We have mainstream electric vehicles now and more are on the way. A very large part (40-60%) of petroleum is used for gasoline. That will wreak havoc on oil producing places, although who gets hit how hard and what consequences it has is impossible to say.
The developing world, a group very cost sensitive and unlikely to switch for environmental reasons, is putting gasoline vehicles on the road much faster than the developed road is taking them off.
For electric vehicles to eat the world they have to be cheaper than gasoline counterparts. Not only for luxury electric vehicles to be cheaper than luxury gasoline vehicles, but for the cheapest gasoline motorcycle/scooter/car to be more expensive than the cheapest electric motorcycle/scooter/car. Given the current cost materials inside a battery/electric engine compared to the current cost of materials inside a combustion engine it’s unlikely to happen with our current approach.

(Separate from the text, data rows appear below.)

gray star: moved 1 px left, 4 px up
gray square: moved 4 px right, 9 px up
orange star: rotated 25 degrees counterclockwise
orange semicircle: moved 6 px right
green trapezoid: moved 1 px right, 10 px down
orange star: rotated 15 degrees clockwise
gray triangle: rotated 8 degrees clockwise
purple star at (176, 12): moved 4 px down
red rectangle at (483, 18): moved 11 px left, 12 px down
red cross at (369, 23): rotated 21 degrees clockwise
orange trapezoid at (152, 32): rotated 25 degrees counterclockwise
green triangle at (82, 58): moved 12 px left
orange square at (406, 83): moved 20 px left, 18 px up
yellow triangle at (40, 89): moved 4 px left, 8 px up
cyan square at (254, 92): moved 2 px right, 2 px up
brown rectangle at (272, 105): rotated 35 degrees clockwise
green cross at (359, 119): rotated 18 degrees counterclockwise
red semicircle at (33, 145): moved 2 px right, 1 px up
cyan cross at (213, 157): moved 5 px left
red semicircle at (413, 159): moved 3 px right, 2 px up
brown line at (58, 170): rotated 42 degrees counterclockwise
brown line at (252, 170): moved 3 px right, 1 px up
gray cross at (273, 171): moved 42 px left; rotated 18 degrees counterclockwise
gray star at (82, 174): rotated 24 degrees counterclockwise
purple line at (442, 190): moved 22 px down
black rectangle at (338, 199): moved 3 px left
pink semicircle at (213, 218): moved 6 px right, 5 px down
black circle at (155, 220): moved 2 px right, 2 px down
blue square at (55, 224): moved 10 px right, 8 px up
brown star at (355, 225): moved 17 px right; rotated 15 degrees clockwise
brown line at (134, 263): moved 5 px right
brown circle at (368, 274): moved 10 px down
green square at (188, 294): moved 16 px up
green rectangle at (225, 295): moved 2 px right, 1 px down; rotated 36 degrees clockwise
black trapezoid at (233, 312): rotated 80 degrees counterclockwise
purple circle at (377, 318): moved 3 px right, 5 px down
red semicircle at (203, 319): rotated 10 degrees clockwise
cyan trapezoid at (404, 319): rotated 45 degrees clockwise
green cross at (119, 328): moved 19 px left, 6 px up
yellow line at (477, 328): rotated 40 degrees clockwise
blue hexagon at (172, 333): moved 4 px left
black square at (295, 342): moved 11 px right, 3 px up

The developing world can't pay much for ICE technology, and more importantly can't sustain it on its own. It will ultimately follow the lead of the developed world with a slight delay.
As more oil is freed up by reduced demand in transport, I wonder whether we will see more cheap plastic flooding our cities. People are switching to electric in part because they are keen to reduce their reliance on petrol (and its cost), but nobody is really moving away from plastic.
How do you figure that? The Saudis have a ton of cheap oil, but they still want high prices and high demand. It's one thing to say they will sell to petrochemical forever, but IMO peak oil was reached in 2019, which isn't good for countries whose main revenue is oil.